Tips for Success (Spring 5)

  1. Large pots can often be obtained from landscapers who plant shrubs and trees regularly. Local firms should be able to help.
  2. Alternatively, potatoes can be grown in dustbins, carrier bags and in old potting compost or fertiliser sacks. Remember to make drainage holes in bins and sacks.
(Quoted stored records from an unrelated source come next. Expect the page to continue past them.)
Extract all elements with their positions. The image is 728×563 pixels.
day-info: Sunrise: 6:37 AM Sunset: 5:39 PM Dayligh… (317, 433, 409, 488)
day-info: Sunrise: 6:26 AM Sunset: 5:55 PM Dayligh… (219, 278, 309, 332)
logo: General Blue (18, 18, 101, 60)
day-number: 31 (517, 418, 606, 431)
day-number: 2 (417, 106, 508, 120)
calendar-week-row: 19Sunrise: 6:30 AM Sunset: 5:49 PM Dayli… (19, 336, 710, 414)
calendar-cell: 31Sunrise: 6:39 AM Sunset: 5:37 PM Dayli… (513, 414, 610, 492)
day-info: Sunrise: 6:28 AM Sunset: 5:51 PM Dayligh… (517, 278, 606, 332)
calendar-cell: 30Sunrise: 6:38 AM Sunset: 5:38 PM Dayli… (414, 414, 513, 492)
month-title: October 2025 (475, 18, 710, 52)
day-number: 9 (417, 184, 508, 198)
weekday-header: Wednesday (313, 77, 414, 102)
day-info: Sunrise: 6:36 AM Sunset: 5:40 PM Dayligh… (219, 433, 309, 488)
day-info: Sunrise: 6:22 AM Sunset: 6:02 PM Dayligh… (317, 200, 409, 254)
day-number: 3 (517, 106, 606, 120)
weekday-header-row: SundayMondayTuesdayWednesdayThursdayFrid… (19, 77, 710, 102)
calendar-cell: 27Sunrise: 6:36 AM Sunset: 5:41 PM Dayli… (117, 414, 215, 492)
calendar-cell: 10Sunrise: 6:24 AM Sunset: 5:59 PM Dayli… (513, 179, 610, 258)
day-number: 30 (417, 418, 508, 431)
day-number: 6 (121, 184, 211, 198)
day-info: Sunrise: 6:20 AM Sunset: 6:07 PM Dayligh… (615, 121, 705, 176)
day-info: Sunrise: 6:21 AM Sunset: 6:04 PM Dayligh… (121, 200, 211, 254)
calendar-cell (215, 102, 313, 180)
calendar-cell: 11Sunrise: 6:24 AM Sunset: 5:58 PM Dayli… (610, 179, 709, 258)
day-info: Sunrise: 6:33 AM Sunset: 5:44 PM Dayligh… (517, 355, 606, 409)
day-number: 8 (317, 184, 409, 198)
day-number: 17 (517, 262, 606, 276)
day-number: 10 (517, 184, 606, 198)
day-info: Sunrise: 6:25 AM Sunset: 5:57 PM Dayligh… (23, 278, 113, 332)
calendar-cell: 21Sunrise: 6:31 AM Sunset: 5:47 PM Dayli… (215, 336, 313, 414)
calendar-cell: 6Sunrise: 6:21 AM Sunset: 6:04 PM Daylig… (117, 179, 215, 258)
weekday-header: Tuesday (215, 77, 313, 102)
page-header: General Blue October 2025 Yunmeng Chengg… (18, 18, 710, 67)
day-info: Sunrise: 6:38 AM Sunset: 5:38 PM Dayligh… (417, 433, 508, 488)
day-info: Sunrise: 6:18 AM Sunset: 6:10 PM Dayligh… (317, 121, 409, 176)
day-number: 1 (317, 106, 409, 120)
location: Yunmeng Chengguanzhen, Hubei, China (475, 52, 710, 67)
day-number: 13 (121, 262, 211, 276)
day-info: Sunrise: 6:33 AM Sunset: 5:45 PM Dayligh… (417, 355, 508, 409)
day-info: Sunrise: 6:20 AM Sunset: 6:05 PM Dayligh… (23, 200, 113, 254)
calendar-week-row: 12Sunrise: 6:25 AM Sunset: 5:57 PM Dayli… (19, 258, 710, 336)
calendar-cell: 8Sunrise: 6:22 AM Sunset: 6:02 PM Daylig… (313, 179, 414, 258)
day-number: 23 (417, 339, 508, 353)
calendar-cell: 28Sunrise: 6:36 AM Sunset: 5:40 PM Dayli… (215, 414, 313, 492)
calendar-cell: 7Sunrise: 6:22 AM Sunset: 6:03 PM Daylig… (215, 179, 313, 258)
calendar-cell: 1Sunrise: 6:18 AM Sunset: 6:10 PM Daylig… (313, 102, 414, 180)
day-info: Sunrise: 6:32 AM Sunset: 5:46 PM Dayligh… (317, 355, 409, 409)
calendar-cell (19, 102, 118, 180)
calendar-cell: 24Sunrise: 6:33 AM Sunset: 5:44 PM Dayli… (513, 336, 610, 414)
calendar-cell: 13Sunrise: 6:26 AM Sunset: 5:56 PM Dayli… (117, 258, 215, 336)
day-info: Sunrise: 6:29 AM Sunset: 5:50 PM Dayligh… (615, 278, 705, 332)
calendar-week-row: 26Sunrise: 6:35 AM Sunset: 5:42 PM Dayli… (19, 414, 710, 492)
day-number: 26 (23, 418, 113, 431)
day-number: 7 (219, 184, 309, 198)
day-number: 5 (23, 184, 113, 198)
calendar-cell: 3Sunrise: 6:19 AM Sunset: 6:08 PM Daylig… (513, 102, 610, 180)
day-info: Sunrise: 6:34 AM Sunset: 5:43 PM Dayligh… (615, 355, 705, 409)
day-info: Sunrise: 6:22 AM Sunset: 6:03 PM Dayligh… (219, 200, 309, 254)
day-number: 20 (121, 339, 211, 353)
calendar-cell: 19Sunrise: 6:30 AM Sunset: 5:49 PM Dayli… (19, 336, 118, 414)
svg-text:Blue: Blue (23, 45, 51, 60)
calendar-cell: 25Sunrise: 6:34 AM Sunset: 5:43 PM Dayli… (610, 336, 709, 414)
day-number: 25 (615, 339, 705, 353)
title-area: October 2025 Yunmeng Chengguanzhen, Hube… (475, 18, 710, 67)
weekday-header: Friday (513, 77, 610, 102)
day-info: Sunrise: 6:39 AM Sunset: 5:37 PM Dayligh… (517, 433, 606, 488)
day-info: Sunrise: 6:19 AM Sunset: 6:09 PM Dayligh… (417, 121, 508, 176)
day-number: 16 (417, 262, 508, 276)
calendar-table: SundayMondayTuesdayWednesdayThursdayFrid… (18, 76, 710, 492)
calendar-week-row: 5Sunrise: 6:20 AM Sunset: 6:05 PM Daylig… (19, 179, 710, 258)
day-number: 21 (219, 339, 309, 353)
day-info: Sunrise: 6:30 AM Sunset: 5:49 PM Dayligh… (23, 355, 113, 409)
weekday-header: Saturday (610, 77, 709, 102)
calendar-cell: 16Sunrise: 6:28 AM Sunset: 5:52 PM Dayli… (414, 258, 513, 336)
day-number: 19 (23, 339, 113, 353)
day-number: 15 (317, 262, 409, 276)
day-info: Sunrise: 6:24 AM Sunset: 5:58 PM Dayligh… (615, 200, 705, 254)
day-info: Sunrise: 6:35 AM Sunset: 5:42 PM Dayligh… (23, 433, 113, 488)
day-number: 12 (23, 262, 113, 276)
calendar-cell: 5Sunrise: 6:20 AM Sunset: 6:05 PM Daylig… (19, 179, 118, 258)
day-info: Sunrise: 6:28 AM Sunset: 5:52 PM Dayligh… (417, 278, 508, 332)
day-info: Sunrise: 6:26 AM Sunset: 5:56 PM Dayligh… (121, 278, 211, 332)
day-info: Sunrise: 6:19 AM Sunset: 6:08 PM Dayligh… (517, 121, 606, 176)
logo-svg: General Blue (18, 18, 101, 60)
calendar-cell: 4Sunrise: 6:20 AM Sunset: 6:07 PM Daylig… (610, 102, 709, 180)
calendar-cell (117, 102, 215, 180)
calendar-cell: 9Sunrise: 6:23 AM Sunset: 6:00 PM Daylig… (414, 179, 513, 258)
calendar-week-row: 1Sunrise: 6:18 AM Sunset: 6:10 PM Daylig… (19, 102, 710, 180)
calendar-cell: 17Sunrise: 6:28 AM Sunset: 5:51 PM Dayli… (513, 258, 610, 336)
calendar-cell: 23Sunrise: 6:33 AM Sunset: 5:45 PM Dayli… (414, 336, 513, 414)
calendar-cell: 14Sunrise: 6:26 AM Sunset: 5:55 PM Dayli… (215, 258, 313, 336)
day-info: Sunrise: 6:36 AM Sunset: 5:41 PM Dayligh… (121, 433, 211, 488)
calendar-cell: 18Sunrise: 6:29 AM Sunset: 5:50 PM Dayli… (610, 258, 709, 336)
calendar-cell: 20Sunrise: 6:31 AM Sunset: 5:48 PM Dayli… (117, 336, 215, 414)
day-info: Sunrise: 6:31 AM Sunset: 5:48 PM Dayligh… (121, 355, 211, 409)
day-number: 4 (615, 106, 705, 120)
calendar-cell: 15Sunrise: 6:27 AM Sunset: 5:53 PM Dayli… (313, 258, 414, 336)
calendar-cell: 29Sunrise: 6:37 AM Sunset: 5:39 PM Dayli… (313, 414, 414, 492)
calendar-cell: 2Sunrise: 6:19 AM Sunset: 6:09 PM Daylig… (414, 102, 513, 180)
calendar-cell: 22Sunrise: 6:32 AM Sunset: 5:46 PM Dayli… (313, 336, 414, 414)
  3. Green waste compost is made from the garden waste collected by councils. It is composted professionally, to ensure cleanliness, and is ideal for gardens where home-made compost is in short supply. Availability depends on the area. Sometimes it is possible to collect from the composting site free of charge, sometimes bags have to be purchased from garden centres. Enquire at your local recycling centre about your local system.

Potato Facts

  1. Potatoes can be bought from garden centres. They can also be bought mail order – the Organic Gardening Catalogue has a wonderful selection. If you want to buy single tubers, look for a ‘Potato Day’ event near you. These have become very popular in recent time.
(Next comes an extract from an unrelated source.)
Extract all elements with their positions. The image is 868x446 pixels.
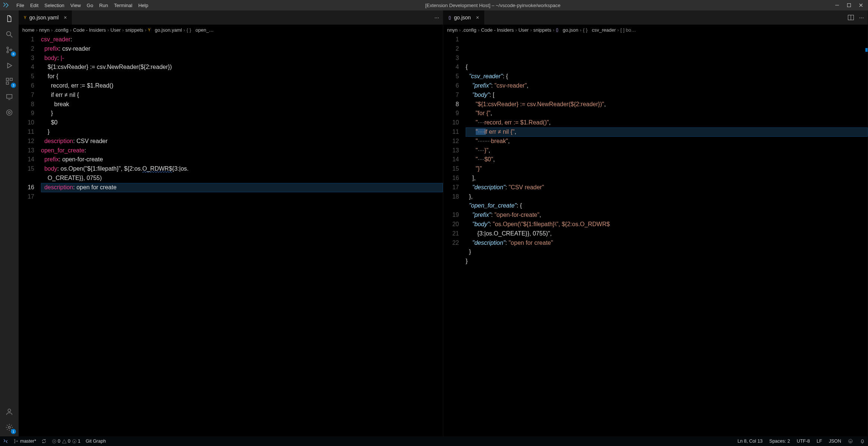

  2. To decide how many potatoes you want, measure your potato patch, then work out how many potatoes will fit in the area. Spacing should be 30cm between each potato, and 60cm between each row.
  3. ‘Chitting’ is when seed potatoes are allowed to produce sturdy little sprouts indoors for a few weeks, before being planted outside in the soil. It gives them a head start.
  4. Seed potatoes need light, but not direct sunlight, and cool, but not cold, temperatures. Sheds are usually too cold. A windowsill of a north-facing room is ideal. In icy weather, you may need to bring the potatoes away from the glass. Avoid knocking off the little sprouts – these are the growing points for the potatoes.